I just returned from a three-week trip to a country that takes so much pride in being spread over both hemispheres that it decided to name itself after the famous divide. It’s been a most interesting, if often exhausting journey that I could retell in some detail here; but since there are already tons of articles about what you should see in Ecuador (and when and how and…), I decided to resist the temptation and opted instead for some quick throwaway comments about local mores, politics and decision-making processes that struck me as interesting, in no particular order. Some of them are particular to the country, others seem to apply to all of Latin America. To appease those who were hoping for a travel diary, there’ll be a few snapshots from the trip thrown in for visual appeal.
- Everyone enjoys a relaxed start into their holidays, s̶o̶ ̶w̶e̶ ̶d̶e̶c̶i̶d̶e̶d̶ ̶n̶o̶t̶ ̶t̶o̶ ̶g̶o̶ ̶t̶h̶r̶o̶u̶g̶h̶ ̶t̶h̶e̶ ̶h̶a̶s̶s̶l̶e̶ ̶t̶h̶a̶t̶ ̶i̶s̶ ̶E̶c̶u̶a̶d̶o̶r̶i̶a̶n̶ ̶g̶r̶o̶u̶n̶d̶ ̶t̶r̶a̶n̶s̶p̶o̶r̶t̶a̶t̶i̶o̶n̶ ̶a̶f̶t̶e̶r̶ ̶w̶e̶ ̶l̶a̶n̶d̶e̶d̶ ̶a̶n̶d̶ ̶s̶t̶a̶y̶ ̶a̶t̶ ̶t̶h̶e̶ ̶a̶i̶r̶p̶o̶r̶t̶ ̶i̶n̶s̶t̶e̶a̶d̶. What actually happened is that the Ecuadorian government declared a state of emergency in an attempt to curtail a wave of violent protests against recently imposed austerity measures, most prominently the cancellation of fuel subsidies that had been in place for more than 40 years. When our plane arrived, an additional 24-hour curfew was imposed as things were taking a turn for the worse. Most international flights were cancelled (an extreme example being an Air France machine that returned to Paris halfway through its flight), and we got to spend the night trying to sleep next to an ATM on the airport floor. The next evening, following discussions between government officials, protesters and indigenous leaders, the austerity measures were by and large repealed, and within hours, everything was back to “normal”.
- The similarity with France’s Gilets jaunes is striking. In both cases, increased fuel prices triggered the protests, which then evolved into a kind of general outrage about how “the elites” were treating the common people.
- Massive protests often occur in reaction to minor policy changes; call this the paradox of public opinion. It’s not so much the extend of a measure that matters as it’s how it’s being delivered — I speculate that raising income taxes (a more anonymous and automatic protests) leads to a less visceral reaction than having to pay more for a certain everyday commodity (such as fuel), even if the the former dwarfs the latter in terms of sheer magnitude. Behavioral economists should have a word or two to say about this.

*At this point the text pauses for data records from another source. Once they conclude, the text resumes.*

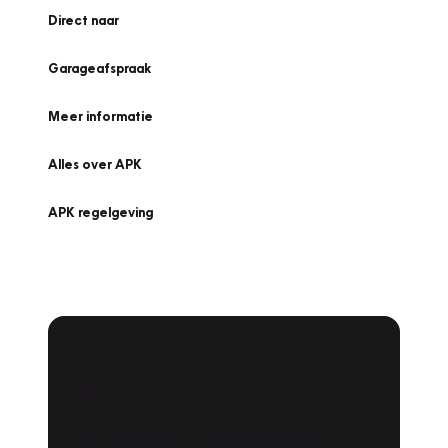
Direct naar
Garageafspraak
Meer informatie
Alles over APK
APK regelgeving
APK Keuring bij
Vakgarage!
Is het weer tijd voor de jaarlijkse APK? Ga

-Overall, I think these and similar protests are bad news for libertarians. As they (correctly, I believe) have emphasized since the days of Milton Friedman, government spending, not taxes, is the greatest threat to economic sustainability of a country; and austerity is the only effective remedy for it. But to say there’s no popular base for austerity measures is a gross understatement; people loathe them and are willing to take it to the streets to get rid of them, in South America as much as in Europe or anywhere else.
- Some more politics: It’s at least a little bit surprising that Quito, and not the coastal city of Guayaquil, was chosen as Ecuador’s capital in 1830 — or why this decision was never revised. Both cities saw their first settlements in the mid-16th century; but whereas Quito is located in the Andean highlands, at the feet of an active stratovolcano, Guayaquil — with direct access to the Pacific and two major rivers — seems to offer all kinds of geographical advantages. It’s also the country’s most populous city, although that might have changed as recently as 2019. An (admittedly half-hearted) attempt to understand the reasoning behind it brought no results. If you’re more familiar with Ecuadorian history than I am, feel free leave a comment.
- Travelling foreign countries is great an enriching; however, what about the effects on the local population? In order to find out, I r̶a̶n̶ ̶a̶n̶ ̶e̶x̶t̶e̶n̶s̶i̶v̶e̶ ̶e̶m̶p̶i̶r̶i̶c̶a̶l̶ ̶s̶t̶u̶d̶y̶ created a quick scatterplot comparing standards of living to the number of foreign visitors throughout South America. There’s indeed a moderate (positive) correlation between the two, indicating that tourism is beneficial for locals as well. While rather intuitive, one could also argue for reverse causality — tourists prefer to visit countries that are richer — in an equally compelling way. Thoughts?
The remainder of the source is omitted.